Un punto como mal menor. El Athletic volvió a ofrecer en el derbi ante una Real Sociedad que fue mejor un fútbol muy escaso para quedar al albur de la fortuna y de la inspiración puntual de algunas o algunas de sus referencias, un escenario que se parece más a jugar a la ruleta rusa que a lucir una gestión fiable que pueda producir un victoria que se le resiste a los leones durante las seis últimas jornadas de liga.

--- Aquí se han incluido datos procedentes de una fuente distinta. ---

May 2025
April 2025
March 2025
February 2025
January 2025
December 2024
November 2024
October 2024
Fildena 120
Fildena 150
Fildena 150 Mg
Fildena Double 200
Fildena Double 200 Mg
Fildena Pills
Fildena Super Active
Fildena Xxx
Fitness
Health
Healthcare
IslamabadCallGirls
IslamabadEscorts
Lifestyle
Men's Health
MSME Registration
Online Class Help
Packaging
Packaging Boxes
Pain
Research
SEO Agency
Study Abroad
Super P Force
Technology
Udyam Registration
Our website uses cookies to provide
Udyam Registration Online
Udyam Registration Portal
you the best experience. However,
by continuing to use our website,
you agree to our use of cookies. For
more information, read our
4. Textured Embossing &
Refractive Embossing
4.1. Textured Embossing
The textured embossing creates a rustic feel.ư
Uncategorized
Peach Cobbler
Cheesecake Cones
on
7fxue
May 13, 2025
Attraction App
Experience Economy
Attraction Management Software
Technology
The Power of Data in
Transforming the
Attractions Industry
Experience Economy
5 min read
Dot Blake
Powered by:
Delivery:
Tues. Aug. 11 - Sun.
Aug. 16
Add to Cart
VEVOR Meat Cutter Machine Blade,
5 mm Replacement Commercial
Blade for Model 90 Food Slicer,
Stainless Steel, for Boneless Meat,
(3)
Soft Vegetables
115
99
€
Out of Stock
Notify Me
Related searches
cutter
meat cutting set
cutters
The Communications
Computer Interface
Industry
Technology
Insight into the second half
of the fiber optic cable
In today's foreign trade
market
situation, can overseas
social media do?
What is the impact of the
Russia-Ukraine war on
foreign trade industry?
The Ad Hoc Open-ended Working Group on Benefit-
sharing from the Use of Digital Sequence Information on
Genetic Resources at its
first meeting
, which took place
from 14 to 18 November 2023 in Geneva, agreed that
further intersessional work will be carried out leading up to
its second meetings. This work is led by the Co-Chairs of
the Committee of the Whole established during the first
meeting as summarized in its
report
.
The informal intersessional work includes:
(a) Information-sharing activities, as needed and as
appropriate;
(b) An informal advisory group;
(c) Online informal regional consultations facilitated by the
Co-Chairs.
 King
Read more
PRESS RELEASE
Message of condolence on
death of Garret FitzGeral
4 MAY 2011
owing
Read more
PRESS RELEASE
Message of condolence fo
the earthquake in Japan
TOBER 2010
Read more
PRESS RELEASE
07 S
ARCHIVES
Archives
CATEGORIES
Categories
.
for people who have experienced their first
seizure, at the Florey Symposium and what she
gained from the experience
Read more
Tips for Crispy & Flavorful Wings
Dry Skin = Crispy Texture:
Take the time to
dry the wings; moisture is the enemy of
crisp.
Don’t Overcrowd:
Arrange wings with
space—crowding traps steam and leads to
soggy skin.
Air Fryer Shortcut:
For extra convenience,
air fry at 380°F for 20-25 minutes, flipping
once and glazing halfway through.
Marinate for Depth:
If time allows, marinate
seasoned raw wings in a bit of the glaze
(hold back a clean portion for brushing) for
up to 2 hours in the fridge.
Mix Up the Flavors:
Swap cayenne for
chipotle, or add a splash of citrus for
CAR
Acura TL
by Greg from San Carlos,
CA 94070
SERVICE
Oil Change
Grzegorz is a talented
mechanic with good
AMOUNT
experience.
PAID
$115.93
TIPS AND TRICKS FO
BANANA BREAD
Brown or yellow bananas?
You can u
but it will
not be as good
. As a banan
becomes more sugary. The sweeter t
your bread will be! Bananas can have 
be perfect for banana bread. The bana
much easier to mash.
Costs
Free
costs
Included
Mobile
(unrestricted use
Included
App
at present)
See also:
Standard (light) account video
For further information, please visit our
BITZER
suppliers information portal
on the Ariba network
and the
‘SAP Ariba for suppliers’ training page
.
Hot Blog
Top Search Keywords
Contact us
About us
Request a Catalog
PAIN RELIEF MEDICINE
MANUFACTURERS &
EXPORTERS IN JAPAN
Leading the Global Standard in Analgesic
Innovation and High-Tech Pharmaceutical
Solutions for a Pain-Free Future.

Lo mejor: El acierto de dos de las referencias rojiblancas que sumaron un punto celebrado
El Athletic continúa pegado a una crisis de juego y de identidad que no hacen más que erosionarle con el paso del tiempo. Anoche el conjunto rojiblanco salvó los muebles en un mal derbi con la Real Sociedad gracias a esos detalles que marcan los partidos, como fue, en primer lugar, la inspiración de Unai Simón, que gracias a sus intervenciones impidió que el conjunto txuri urdin se fuera al descanso con una renta más amplia a la que gozó con el tanto del portugués Guedes, un azote para los leones en los últimos tiempos –fue el autor del gol que dio el billete al Valencia a la final de Copa de 2022 y que también marcó en el derbi de la primera vuelta en Anoeta–, por lo que el de Murgia sostuvo las opciones de su equipo.
Cuando gran parte del público de San Mamés, y por ende la mayoría de sus masa social no presente en el estadio, ya se resignaba a una nueva derrota que podría tener consecuencias muy lesivas, emergió Guillermo Cuadra, uno de los peores colegiados de LaLiga, para salir en una especie de rescate del Athletic, al decretar como roja directa una caricia de Brais Méndez sobre Paredes, con lo que el balear, que se equivocó en otro gran número de decisiones, quiso compensar aquella otra polémica expulsión de Yeray, con penalti incluido, en el derbi de Anoeta en la campaña 2022-23. Pocos minutos después y en superioridad numérica, Iñigo Ruiz de Galarreta se sacó del sombreo una acción mágica para batir a Remiro y firmar su segundo gol en sus 113 partidos oficiales como león.
Lo peor: Las sensaciones de un fútbol ramplón y muy poco entusiasta
Las estadísticas suelen leerse como un muestrario del estado fútbolístico de un equipo. El del Athletic, ya fuera de la Champions y que el miércoles se juega en Mestalla el billete a las semifinales de la Copa, proyecta un momento muy pálido en su fútbol, que va de mal en peor con el paso de las jornadas. No gana en liga desde hace casi dos meses, cuando batió al Atlético de Madrid y desde entonces solo ha sido capaz de sumar dos puntos de 18 posibles, una inercia decadente que genera su punto de incredulidad cuando se presume en clave interna de ser un equipo hecho para repetir en Europa el próximo curso
Ernesto Valverde, que no da con la tecla idónea en las rotaciones que gestiona –varias de ellas obligadas ya sean por lesión o por sanción–, tampoco sacó rendimiento a su plan, con la presencia de inicio de Alejandro Rego como socio de Mikel Jauregizar en la medular, con Unai Gómez ubicado en la media punta y con la apuesta en la titularidad de Jesús Areso, que no acaba de dar ese salto de calidad que se pide a un futbolista que ha costado 12 millones de euros. El de Cascante, con 27 encuentros ya como rojiblanco, ha pasado de sobra el periodo de adaptación y pocas noticias hay de esa calidad que debió ofrecer en Osasuna, por lo que el navarro debe hacer autocrítica y el margen para ello se va reduciendo. Hubo, con todo, otros nombres propios que no rindieron a la altura que pedía el derbi y que explica las razones porque este Athletic sigue en liga en plena caída.